— Problem requirements —
Each record needs to be retyped exactly, though its pictures should not appear.

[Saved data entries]
^^^^

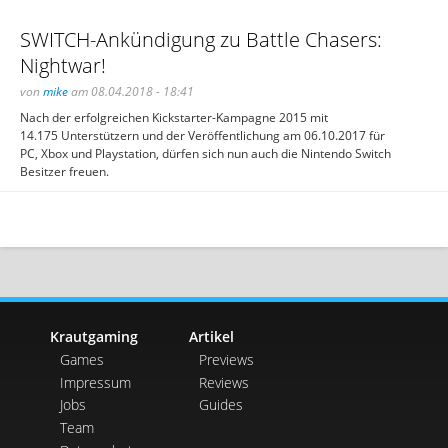
SWITCH-Ankündigung zu Battle Chasers:
Nightwar!
von
mike
am 08.04.2018 - 18:41
Nach der erfolgreichen Kickstarter-Kampagne 2015 mit
14.175 Unterstützern und der Veröffentlichung am 06.10.2017 für
PC, Xbox und Playstation, dürfen sich nun auch die Nintendo Switch
Besitzer freuen.
Krautgaming
Artikel
Games
Previews
Impressum
Reviews
Jobs
Guides
Team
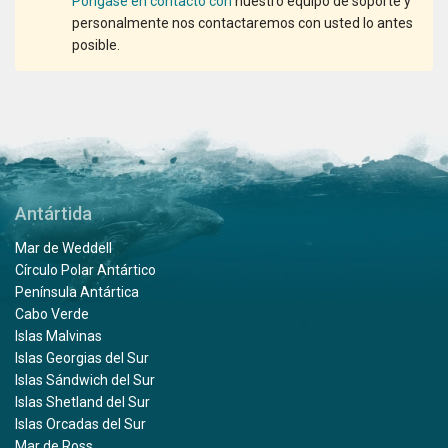
Póngase en contacto con
nuestro equipo de soporte y
personalmente nos contactaremos con usted lo antes
posible.
Antártida
Mar de Weddell
Círculo Polar Antártico
Península Antártica
Cabo Verde
Islas Malvinas
Islas Georgias del Sur
Islas Sándwich del Sur
Islas Shetland del Sur
Islas Orcadas del Sur
Mar de Ross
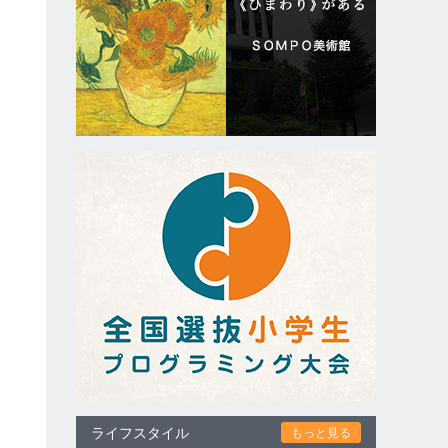
ン
ライフスタイル
もっと見る
。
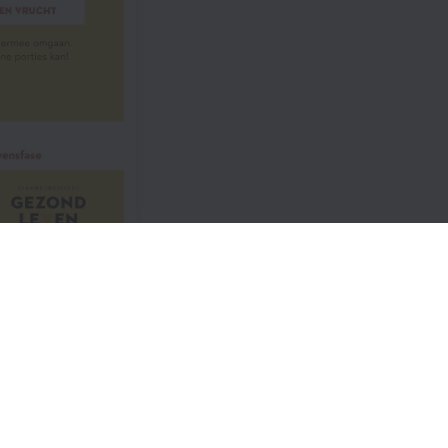
Vind ons ook op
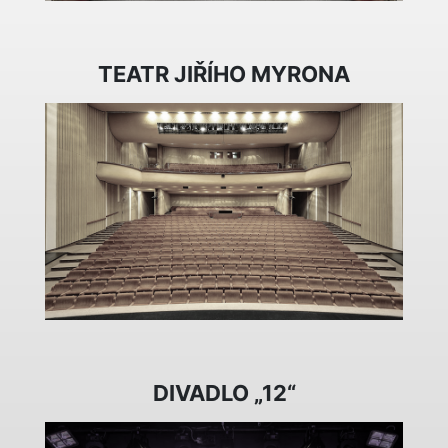
TEATR JIŘÍHO MYRONA
DIVADLO „12“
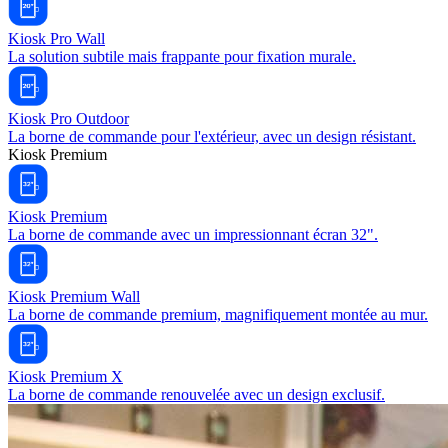
Kiosk Pro Wall
La solution subtile mais frappante pour fixation murale.
Kiosk Pro Outdoor
La borne de commande pour l'extérieur, avec un design résistant.
Kiosk Premium
Kiosk Premium
La borne de commande avec un impressionnant écran 32".
Kiosk Premium Wall
La borne de commande premium, magnifiquement montée au mur.
Kiosk Premium X
La borne de commande renouvelée avec un design exclusif.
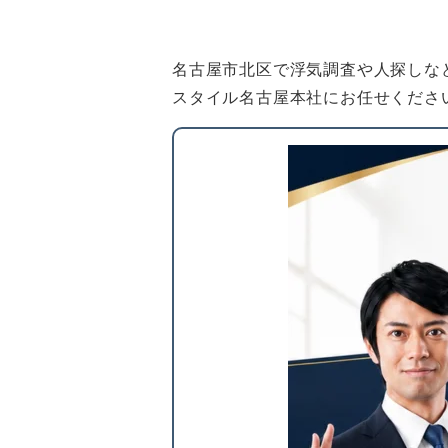
名古屋市北区で浮気調査や人探しな
スタイル名古屋本社にお任せくださ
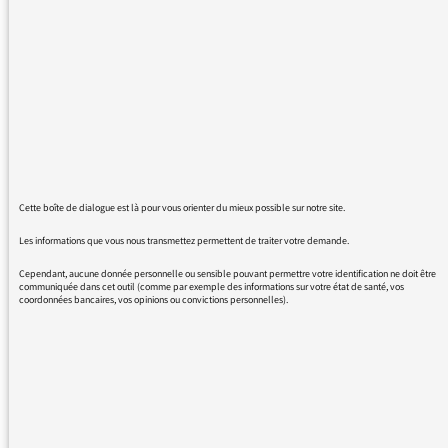
Bien cordialment. Clara
24/10/2016 - 15:46
Cette boîte de dialogue est là pour vous orienter du mieux possible sur notre site.
Quelques conseils :
Les informations que vous nous transmettez permettent de traiter votre demande.
pour podcaster : il est préférable de copier
Cependant, aucune donnée personnelle ou sensible pouvant permettre votre identification ne doit être
coller ce lien via le navigateur Firefox
communiquée dans cet outil (comme par exemple des informations sur votre état de santé, vos
coordonnées bancaires, vos opinions ou convictions personnelles).
(visiblement après test, il est tout à fait
possible de jouer avec le curseur d’avant en
arrière)
https://radiofrance-
podcast.net/podcast09/rss_10212.xml
voici un lien de diffusion podcast qui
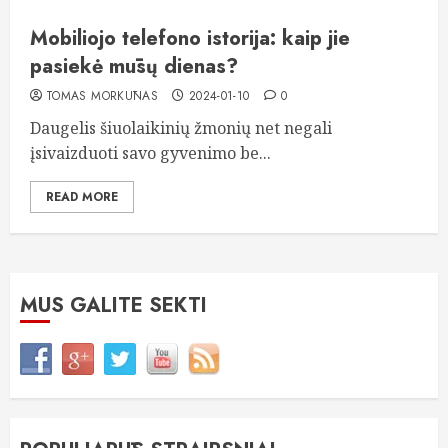
Mobiliojo telefono istorija: kaip jie
pasiekė mūsų dienas?
TOMAS MORKŪNAS
2024-01-10
0
Daugelis šiuolaikinių žmonių net negali
įsivaizduoti savo gyvenimo be...
READ MORE
MUS GALITE SEKTI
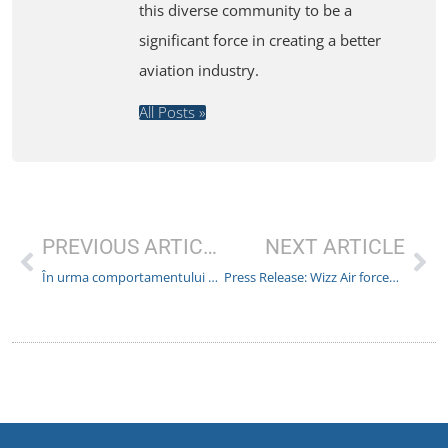
this diverse community to be a
significant force in creating a better
aviation industry.
All Posts »
PREVIOUS ARTICLE
NEXT ARTICLE
În urma comportamentului antisindical: Fondul de pensii danez își vinde acțiunile la Wizz Air
Press Release: Wizz Air forced to recognize cabin crew as flight crew in a Supreme Court decision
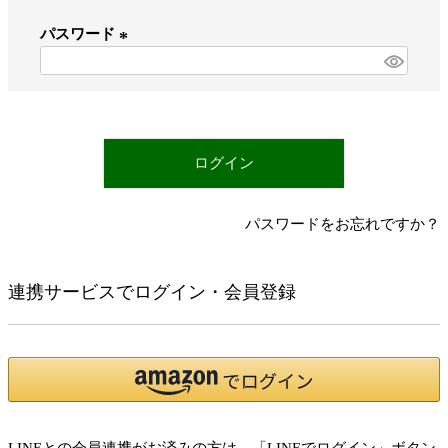
必
パスワード
須
)
(
必
須
)
ログイン
パスワードをお忘れですか？
連携サービスでログイン・会員登録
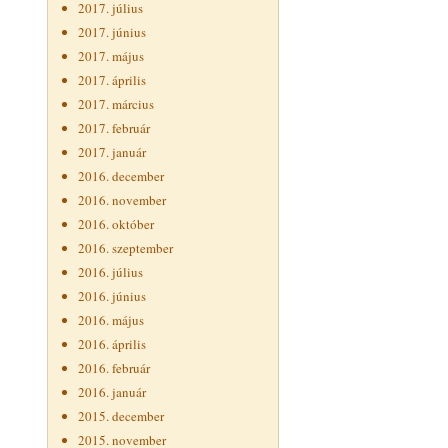
2017. július
2017. június
2017. május
2017. április
2017. március
2017. február
2017. január
2016. december
2016. november
2016. október
2016. szeptember
2016. július
2016. június
2016. május
2016. április
2016. február
2016. január
2015. december
2015. november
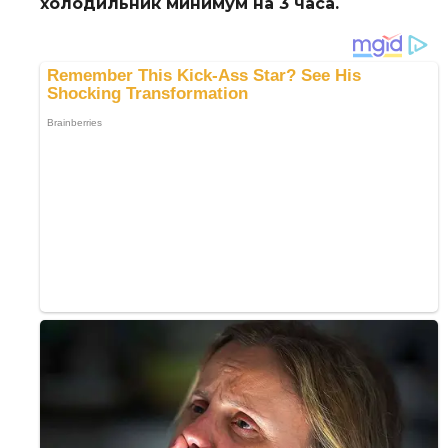
холодильник минимум на 3 часа.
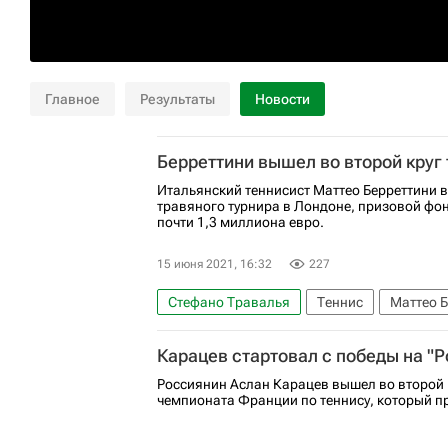
Главное
Результаты
Новости
Берреттини вышел во второй круг
Итальянский теннисист Маттео Берреттини в
травяного турнира в Лондоне, призовой фон
почти 1,3 миллиона евро.
15 июня 2021, 16:32
227
Стефано Травалья
Теннис
Маттео 
Карацев стартовал с победы на "Р
Россиянин Аслан Карацев вышел во второй 
чемпионата Франции по теннису, который п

^^^^

— Written answer —
SWITCH-Ankündigung zu Battle Chasers:
Nightwar!
von
mike
am 08.04.2018 - 18:41
Nach der erfolgreichen Kickstarter-Kampagne 2015 mit
14.175 Unterstützern und der Veröffentlichung am 06.10.2017 für
PC, Xbox und Playstation, dürfen sich nun auch die Nintendo Switch
Besitzer freuen.
Krautgaming
Artikel
Games
Previews
Impressum
Reviews
Jobs
Guides
Team
Póngase en contacto con
nuestro equipo de soporte y
personalmente nos contactaremos con usted lo antes
posible.
Antártida
Mar de Weddell
Círculo Polar Antártico
Península Antártica
Cabo Verde
Islas Malvinas
Islas Georgias del Sur
Islas Sándwich del Sur
Islas Shetland del Sur
Islas Orcadas del Sur
Mar de Ross
ン
ライフスタイル
もっと見る
。
Vind ons ook op
TEATR JIŘÍHO MYRONA
DIVADLO „12“
Kiosk Pro Wall
La solution subtile mais frappante pour fixation murale.
Kiosk Pro Outdoor
La borne de commande pour l'extérieur, avec un design résistant.
Kiosk Premium
Kiosk Premium
La borne de commande avec un impressionnant écran 32".
Kiosk Premium Wall
La borne de commande premium, magnifiquement montée au mur.
Kiosk Premium X
La borne de commande renouvelée avec un design exclusif.
名古屋市北区で浮気調査や人探しな
スタイル名古屋本社にお任せくださ
Bien cordialment. Clara
24/10/2016 - 15:46
Cette boîte de dialogue est là pour vous orienter du mieux possible sur notre site.
Quelques conseils :
Les informations que vous nous transmettez permettent de traiter votre demande.
pour podcaster : il est préférable de copier
Cependant, aucune donnée personnelle ou sensible pouvant permettre votre identification ne doit être
coller ce lien via le navigateur Firefox
communiquée dans cet outil (comme par exemple des informations sur votre état de santé, vos
coordonnées bancaires, vos opinions ou convictions personnelles).
(visiblement après test, il est tout à fait
possible de jouer avec le curseur d’avant en
arrière)
https://radiofrance-
podcast.net/podcast09/rss_10212.xml
voici un lien de diffusion podcast qui
Mobiliojo telefono istorija: kaip jie
pasiekė mūsų dienas?
TOMAS MORKŪNAS
2024-01-10
0
Daugelis šiuolaikinių žmonių net negali
įsivaizduoti savo gyvenimo be...
READ MORE
MUS GALITE SEKTI
this diverse community to be a
significant force in creating a better
aviation industry.
All Posts »
PREVIOUS ARTICLE
NEXT ARTICLE
În urma comportamentului antisindical: Fondul de pensii danez își vinde acțiunile la Wizz Air
Press Release: Wizz Air forced to recognize cabin crew as flight crew in a Supreme Court decision
必
パスワード
須
)
(
必
須
)
ログイン
パスワードをお忘れですか？
連携サービスでログイン・会員登録
2017. július
2017. június
2017. május
2017. április
2017. március
2017. február
2017. január
2016. december
2016. november
2016. október
2016. szeptember
2016. július
2016. június
2016. május
2016. április
2016. február
2016. január
2015. december
2015. november
холодильник минимум на 3 часа.
Главное
Результаты
Новости
Берреттини вышел во второй круг
Итальянский теннисист Маттео Берреттини в
травяного турнира в Лондоне, призовой фон
почти 1,3 миллиона евро.
15 июня 2021, 16:32
227
Стефано Травалья
Теннис
Маттео 
Карацев стартовал с победы на "Р
Россиянин Аслан Карацев вышел во второй 
чемпионата Франции по теннису, который п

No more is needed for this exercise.